It is still dark in Kunifaa’s small homestead. The cocks are stretching their necks, ready for their morning wake-up calls. The cattle belch out their sickly groans, the chickens in their agitated restlessness, are ready to call for the freedom morning brings. The sun, majestic master of all, stirs and readies itself for its upward thrust, which is never a timid motion here on the equator.
Kunifaa, age 20, using vision only possible in a people that live in a non-electrified world, reaches for his clothes, has a quick breakfast of ugali (made with water and maize flour), and begins his two hour walk to a small children’s library 10 miles away. He walks in pouring rain and he walks in blazing heat. He will spend from 8 am to 5:30 pm at the library, five days a week, as a volunteer for Kenya Keys. He is part of the new volunteer program that allows students to earn their way to further sponsorship. “The books are very important to the people,” he says. “They have not had books before. I want to help keep the books available.” And he does. As regular as clockwork.
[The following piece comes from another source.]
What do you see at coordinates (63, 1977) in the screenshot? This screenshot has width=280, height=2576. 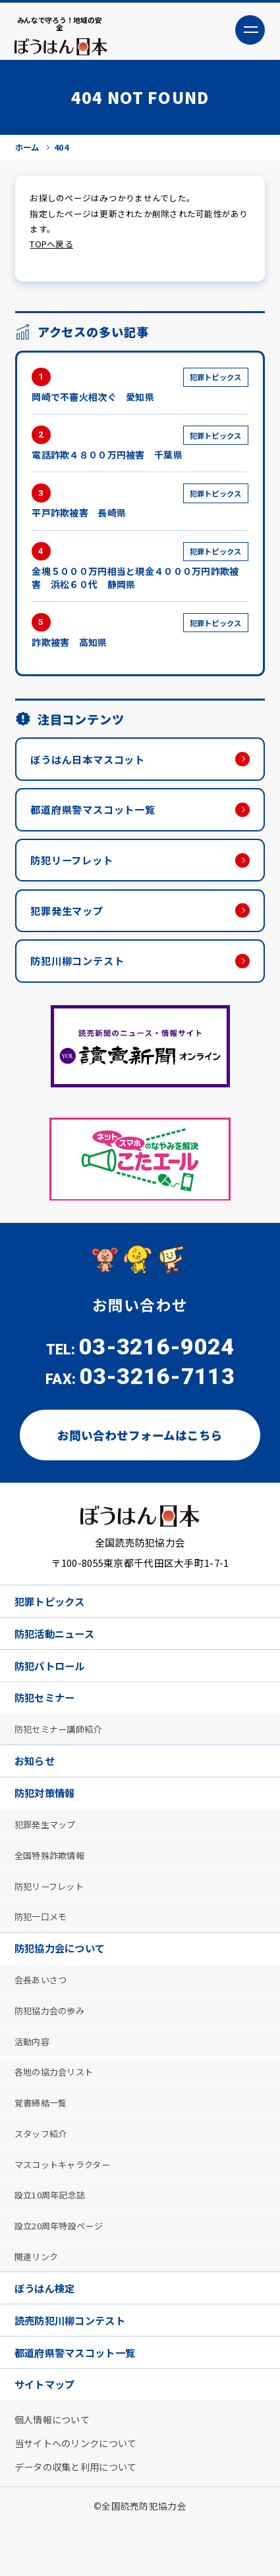 I see `防犯協力会について` at bounding box center [63, 1977]. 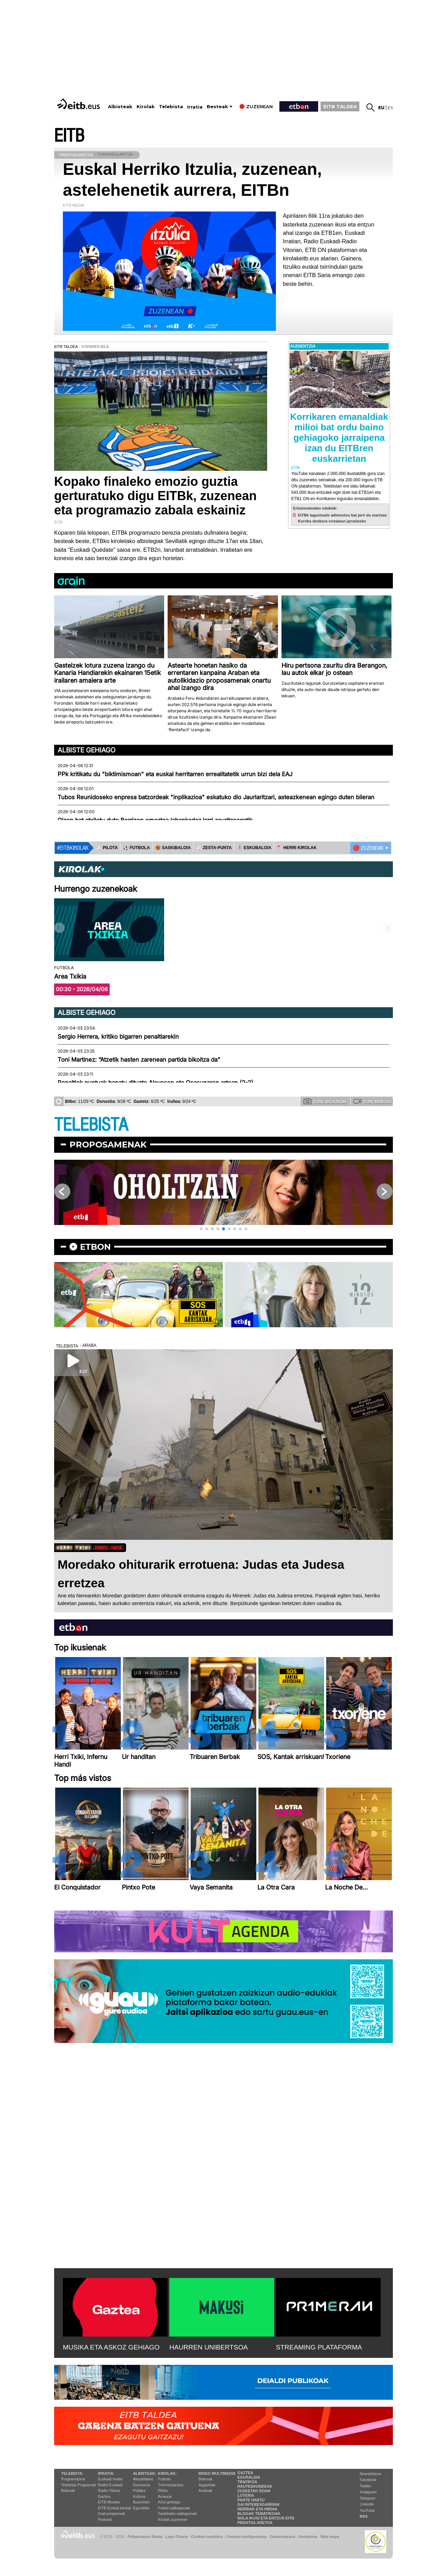 The height and width of the screenshot is (2576, 447). I want to click on Programazioa, so click(73, 2479).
From 4:00 pm on, the library is full of children stopping on their way home from school. During the day he keeps the library open for who he calls, “outsiders,” meaning people other than children. He found that they were coming often during the day; a teacher, or one of the many people with high school educations that have never been able to continue their schooling, or even an illiterate person that has never held a book before and has been pulled in by curiosity. He keeps a careful log of when these “outsiders” arrive and when they leave. I survey the log. Three hours, four hours some of them have stayed. Little did I anticipate that this small library in the bush would offer such a clarion call to those starved for learning.
I watch Kunifaa as he straightens the books and classifies the newly arrived books by putting colored tape on their spines. He has proudly donned his Kenya Keys shirt that says, “Share the light of learning – build a library, build a school.” It is his official uniform. He has long passed the required volunteer hours that will insure him of sponsorship to study electrical engineering at a college in Nairobi. He is now in the library out of grit and determination to serve the cause he has come to believe in. Only Africans have such amazing stamina.
The sun begins its plunge to the earth. Kunifaa grabs his cornhusk broom and frees the floor of its layer of red dirt. He tucks each book in place, locks the door, and begins his walk home. Darkness will soon be his companion.